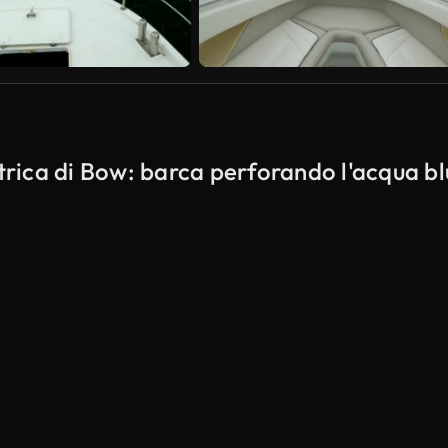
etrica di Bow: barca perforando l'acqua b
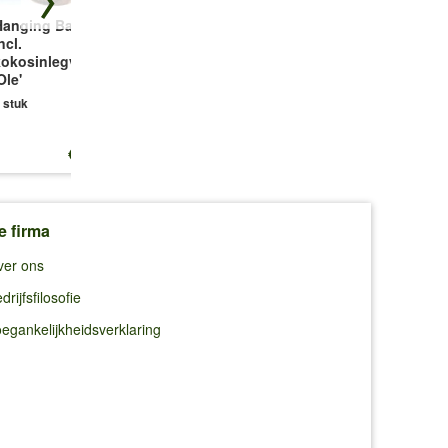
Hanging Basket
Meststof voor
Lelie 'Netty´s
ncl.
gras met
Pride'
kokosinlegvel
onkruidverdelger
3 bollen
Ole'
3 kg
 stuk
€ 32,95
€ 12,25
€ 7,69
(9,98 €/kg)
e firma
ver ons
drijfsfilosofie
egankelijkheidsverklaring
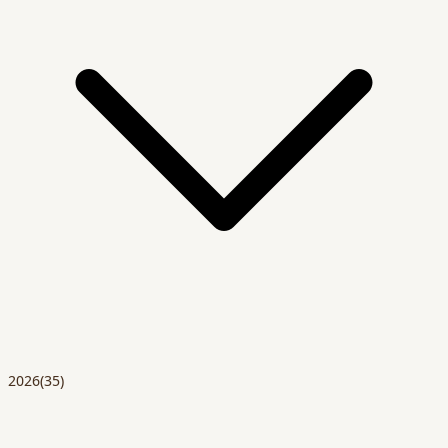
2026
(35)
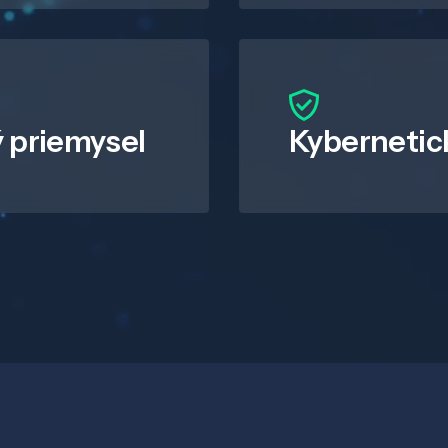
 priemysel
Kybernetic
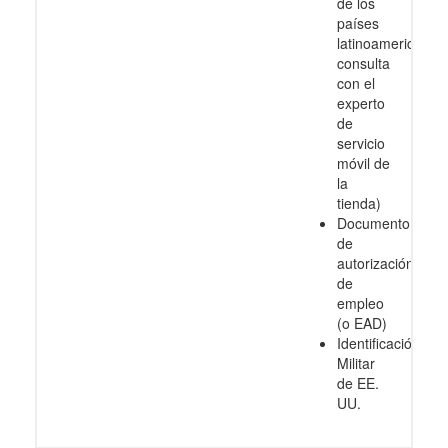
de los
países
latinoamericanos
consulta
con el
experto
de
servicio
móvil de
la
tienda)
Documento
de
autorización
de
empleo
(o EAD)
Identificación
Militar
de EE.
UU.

==

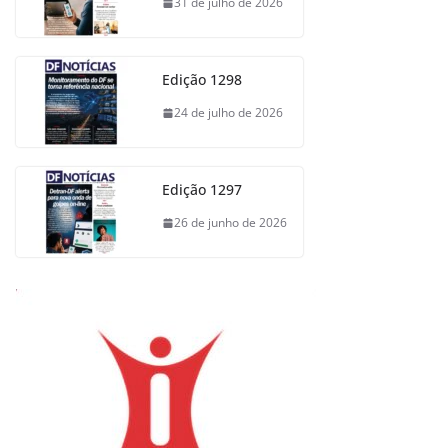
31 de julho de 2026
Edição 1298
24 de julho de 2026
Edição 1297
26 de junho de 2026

--

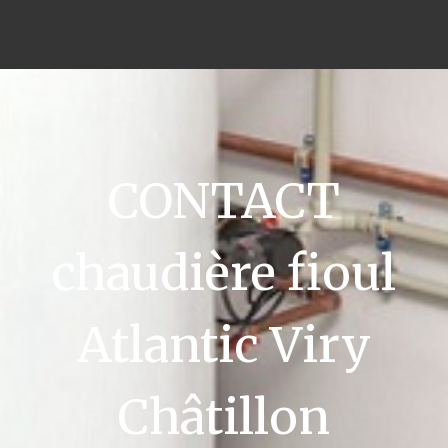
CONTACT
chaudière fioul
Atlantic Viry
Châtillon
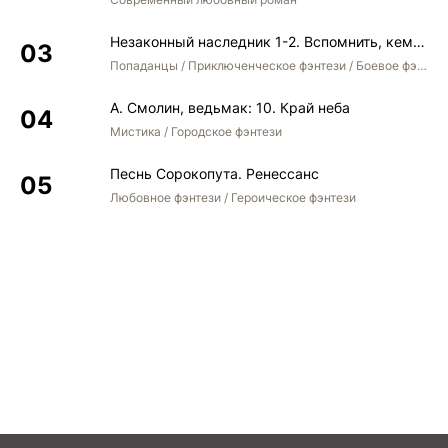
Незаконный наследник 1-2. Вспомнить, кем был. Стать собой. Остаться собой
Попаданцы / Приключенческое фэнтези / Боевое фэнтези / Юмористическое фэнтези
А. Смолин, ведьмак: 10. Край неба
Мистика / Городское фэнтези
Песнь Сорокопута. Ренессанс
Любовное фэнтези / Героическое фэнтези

* What the exercise asks
Look over the material above and report how many of its lines have the string "julho" in them, nothing more.

* Expected answer
2